— Exercise —
Would you retype the listing word for word, skipping its pictures?

— Material shown —
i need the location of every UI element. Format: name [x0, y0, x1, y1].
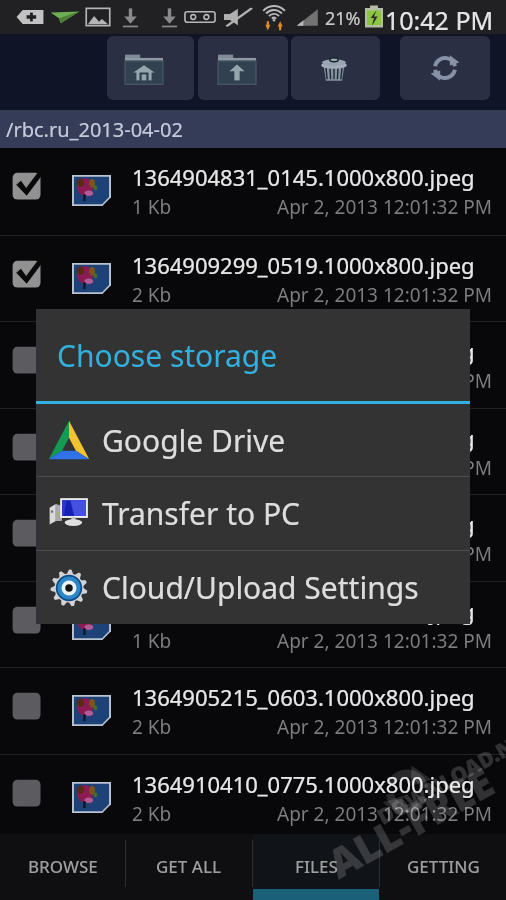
- staticText: FILES: [295, 855, 338, 878]
- staticText: GET ALL: [156, 855, 222, 878]
- button[interactable]: Cloud/Upload Settings: [36, 551, 470, 624]
- staticText: 1364908881_0408.1000x800.jpeg: [132, 423, 475, 453]
- button[interactable]: 1364903372_0220.1000x800.jpeg: [0, 322, 506, 408]
- staticText: BROWSE: [28, 855, 98, 878]
- button[interactable]: GETTING: [380, 834, 506, 900]
- staticText: Apr 2, 2013 12:01:32 PM: [277, 628, 492, 654]
- button[interactable]: Transfer to PC: [36, 477, 470, 550]
- button[interactable]: FILES: [253, 834, 379, 900]
- staticText: Apr 2, 2013 12:01:32 PM: [277, 801, 492, 827]
- button[interactable]: 1364902210_0111.1000x800.jpeg: [0, 495, 506, 581]
- button[interactable]: Delete: [291, 36, 380, 100]
- staticText: 2 Kb: [132, 455, 172, 481]
- button[interactable]: 1364907714_0328.1000x800.jpeg: [0, 582, 506, 667]
- staticText: Google Drive: [102, 420, 286, 461]
- staticText: 10:42 PM: [385, 3, 494, 37]
- button[interactable]: Up one folder: [198, 36, 288, 100]
- staticText: 1 Kb: [132, 194, 172, 220]
- staticText: 2 Kb: [132, 801, 172, 827]
- staticText: 1 Kb: [132, 541, 172, 567]
- button[interactable]: Google Drive: [36, 404, 470, 476]
- staticText: Apr 2, 2013 12:01:32 PM: [277, 368, 492, 394]
- staticText: ALL-FREE: [318, 754, 502, 889]
- button[interactable]: BROWSE: [0, 834, 125, 900]
- staticText: 1364910410_0775.1000x800.jpeg: [132, 769, 475, 799]
- button[interactable]: 1364905215_0603.1000x800.jpeg: [0, 668, 506, 754]
- button[interactable]: 1364909299_0519.1000x800.jpeg: [0, 236, 506, 321]
- staticText: Apr 2, 2013 12:01:32 PM: [277, 541, 492, 567]
- staticText: 1364904831_0145.1000x800.jpeg: [132, 162, 475, 192]
- staticText: Transfer to PC: [102, 493, 301, 534]
- staticText: 2 Kb: [132, 714, 172, 740]
- button[interactable]: GET ALL: [126, 834, 252, 900]
- staticText: 1364909299_0519.1000x800.jpeg: [132, 250, 475, 280]
- staticText: 2 Kb: [132, 282, 172, 308]
- button[interactable]: Home folder: [107, 36, 194, 100]
- button[interactable]: Refresh: [400, 36, 490, 100]
- button[interactable]: 1364904831_0145.1000x800.jpeg: [0, 148, 506, 235]
- button[interactable]: 1364910410_0775.1000x800.jpeg: [0, 755, 506, 840]
- staticText: 1364907714_0328.1000x800.jpeg: [132, 596, 475, 626]
- staticText: 21%: [325, 6, 361, 31]
- staticText: 1364905215_0603.1000x800.jpeg: [132, 682, 475, 712]
- staticText: DOWNLOAD.NET: [372, 720, 506, 831]
- staticText: Apr 2, 2013 12:01:32 PM: [277, 455, 492, 481]
- staticText: Cloud/Upload Settings: [102, 567, 419, 608]
- staticText: 1 Kb: [132, 628, 172, 654]
- staticText: Apr 2, 2013 12:01:32 PM: [277, 282, 492, 308]
- staticText: 1364902210_0111.1000x800.jpeg: [132, 509, 475, 539]
- staticText: 1364903372_0220.1000x800.jpeg: [132, 336, 475, 366]
- staticText: Apr 2, 2013 12:01:32 PM: [277, 714, 492, 740]
- staticText: GETTING: [407, 855, 480, 878]
- staticText: Apr 2, 2013 12:01:32 PM: [277, 194, 492, 220]
- staticText: Choose storage: [57, 335, 278, 376]
- button[interactable]: 1364908881_0408.1000x800.jpeg: [0, 409, 506, 494]
- staticText: /rbc.ru_2013-04-02: [6, 116, 183, 143]
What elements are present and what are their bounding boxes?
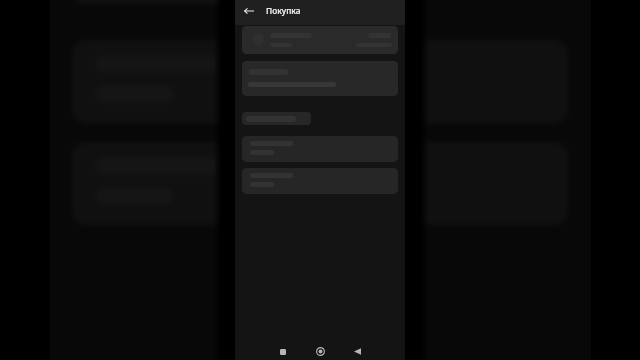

— Response for this exercise —
i need the location of every UI element. Format: name [x0, y0, x1, y1].
- staticText: FILES: [295, 855, 338, 878]
- staticText: GET ALL: [156, 855, 222, 878]
- button[interactable]: Cloud/Upload Settings: [36, 551, 470, 624]
- staticText: 1364908881_0408.1000x800.jpeg: [132, 423, 475, 453]
- button[interactable]: 1364903372_0220.1000x800.jpeg: [0, 322, 506, 408]
- staticText: BROWSE: [28, 855, 98, 878]
- button[interactable]: GETTING: [380, 834, 506, 900]
- staticText: Apr 2, 2013 12:01:32 PM: [277, 628, 492, 654]
- button[interactable]: Transfer to PC: [36, 477, 470, 550]
- button[interactable]: FILES: [253, 834, 379, 900]
- staticText: Apr 2, 2013 12:01:32 PM: [277, 801, 492, 827]
- button[interactable]: 1364902210_0111.1000x800.jpeg: [0, 495, 506, 581]
- button[interactable]: Delete: [291, 36, 380, 100]
- staticText: 2 Kb: [132, 455, 172, 481]
- button[interactable]: 1364907714_0328.1000x800.jpeg: [0, 582, 506, 667]
- staticText: Google Drive: [102, 420, 286, 461]
- staticText: 10:42 PM: [385, 3, 494, 37]
- button[interactable]: Up one folder: [198, 36, 288, 100]
- staticText: 1 Kb: [132, 194, 172, 220]
- staticText: 2 Kb: [132, 801, 172, 827]
- staticText: 1 Kb: [132, 541, 172, 567]
- button[interactable]: Google Drive: [36, 404, 470, 476]
- staticText: Apr 2, 2013 12:01:32 PM: [277, 368, 492, 394]
- staticText: ALL-FREE: [318, 754, 502, 889]
- button[interactable]: BROWSE: [0, 834, 125, 900]
- staticText: 1364910410_0775.1000x800.jpeg: [132, 769, 475, 799]
- button[interactable]: 1364905215_0603.1000x800.jpeg: [0, 668, 506, 754]
- button[interactable]: 1364909299_0519.1000x800.jpeg: [0, 236, 506, 321]
- staticText: Apr 2, 2013 12:01:32 PM: [277, 541, 492, 567]
- staticText: 1364904831_0145.1000x800.jpeg: [132, 162, 475, 192]
- staticText: Transfer to PC: [102, 493, 301, 534]
- staticText: 2 Kb: [132, 714, 172, 740]
- button[interactable]: GET ALL: [126, 834, 252, 900]
- staticText: 1364909299_0519.1000x800.jpeg: [132, 250, 475, 280]
- staticText: 2 Kb: [132, 282, 172, 308]
- button[interactable]: Home folder: [107, 36, 194, 100]
- button[interactable]: Refresh: [400, 36, 490, 100]
- button[interactable]: 1364904831_0145.1000x800.jpeg: [0, 148, 506, 235]
- button[interactable]: 1364910410_0775.1000x800.jpeg: [0, 755, 506, 840]
- staticText: 1364907714_0328.1000x800.jpeg: [132, 596, 475, 626]
- staticText: 21%: [325, 6, 361, 31]
- staticText: 1364905215_0603.1000x800.jpeg: [132, 682, 475, 712]
- staticText: DOWNLOAD.NET: [372, 720, 506, 831]
- staticText: Apr 2, 2013 12:01:32 PM: [277, 455, 492, 481]
- staticText: Cloud/Upload Settings: [102, 567, 419, 608]
- staticText: 1 Kb: [132, 628, 172, 654]
- staticText: Apr 2, 2013 12:01:32 PM: [277, 282, 492, 308]
- staticText: 1364902210_0111.1000x800.jpeg: [132, 509, 475, 539]
- staticText: 1364903372_0220.1000x800.jpeg: [132, 336, 475, 366]
- staticText: Apr 2, 2013 12:01:32 PM: [277, 714, 492, 740]
- staticText: GETTING: [407, 855, 480, 878]
- staticText: Apr 2, 2013 12:01:32 PM: [277, 194, 492, 220]
- staticText: Choose storage: [57, 335, 278, 376]
- button[interactable]: 1364908881_0408.1000x800.jpeg: [0, 409, 506, 494]
- staticText: /rbc.ru_2013-04-02: [6, 116, 183, 143]
What elements are present and what are their bounding boxes?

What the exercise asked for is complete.